Quando a carqueja do Marouço sacudia o pobre agasalho de neve, Venâncio Euclides galopava, solitário, na direcção do mar. Nesse tempo, viagem de assinante ilustre além dos limites da comarca haveria de passar pelo jornal A Cabreira. “Foi à cidade do Porto, d’onde já regressou são e salvo, o nosso estimado e bom amigo Venâncio Euclides de Sales, morgado de Vila Boa da Roda”. Partia pouco antes da primeira luz, um atalho evitava a passagem pelo centro de Braga, na vila nova de Famalicão acharia pernoita. Afeiçoavam-se, pela tarde do dia seguinte, os cascos ao empedrado da cidade grande. Na Quinta das Virtudes, concedia folga e penso ao cavalo.
O horticultor e jardineiro multiplicador guia a visita, demorada. Mesmo
A baga de mirtilo, diz o mestre jardineiro, depura a vista.

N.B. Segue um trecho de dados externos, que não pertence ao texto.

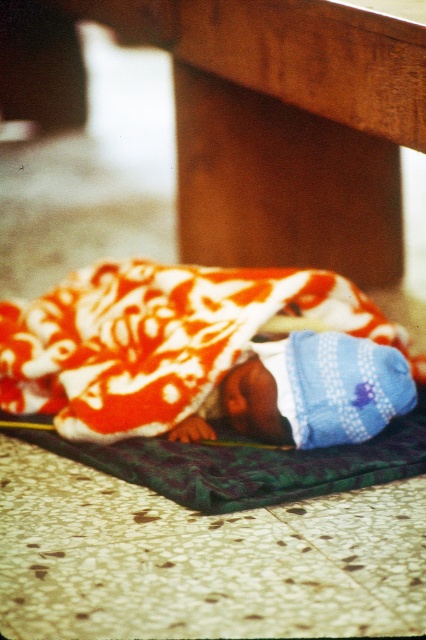 You are a photographer setting up for a shoot and need to place a 15 cm wide camera on the floor. You have two options near the child lying on the mat. Which object between the brown wood table at lower center and the blue knitted hat at lower center would allow the camera to fit next to it without overlapping?

The brown wood table at lower center has a larger width than the blue knitted hat at lower center, so placing the camera next to the brown wood table at lower center would provide enough space for the camera to fit without overlapping.

You are a photographer trying to capture the blue knitted hat at lower center and the brown wood table at lower center in the same frame. Since both are at lower center, how can you adjust your camera angle to ensure both are visible?

The brown wood table at lower center is positioned on the left side of the blue knitted hat at lower center, so you can adjust your camera angle to the right to include both objects in the frame.

You are a photographer adjusting your camera to focus on two points in the image. The first point is labeled as point (150, 29) and the second is point (342, 374). Which point is closer to your camera lens?

Point (150, 29) is closer to the camera lens because it is further to the viewer than point (342, 374).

O morgado de Vila Boa da Roda ocupava a vida na veação e, no defeso, plantava árvores invulgares no jardim e no bosque. Exige a caça perna ligeira, gesto rápido, pureza na vista. Nas encostas do Marouço, entre a Chã da Fonte e o Penedo Gaio, derribou, sem apelo nem agravo, açafates de perdigões. Havia caça, nessa época, e o acto cinegético com arma de fogo estava restrito a gente de linhagem. Venâncio Euclides e duas perdigueiras – por morte legavam o nome às cadelas seguintes – entravam no monte pela aurora, volviam no cair da tarde. E a noite tinham já por companhia quando acercavam a Vila Boa de Roda, cadelas prostradas de cansaço, o caçador aprumado, polainas polidas no mato molar. Farto cinturão. Outras tantas perdizes o criado trazia, desgasto como os cães de parar, no bornal. O tempo, inexorável, sempre deixa sinais por onde apascenta os seus rebanhos. Uma das últimas caçadas virou triste cortejo de tiros errados, e as perdizes a levantar rente ao focinho das cadelas marradas – nunca, mesmo nos primeiros manejos de caçadeira, tivera pontaria assim desafortunada.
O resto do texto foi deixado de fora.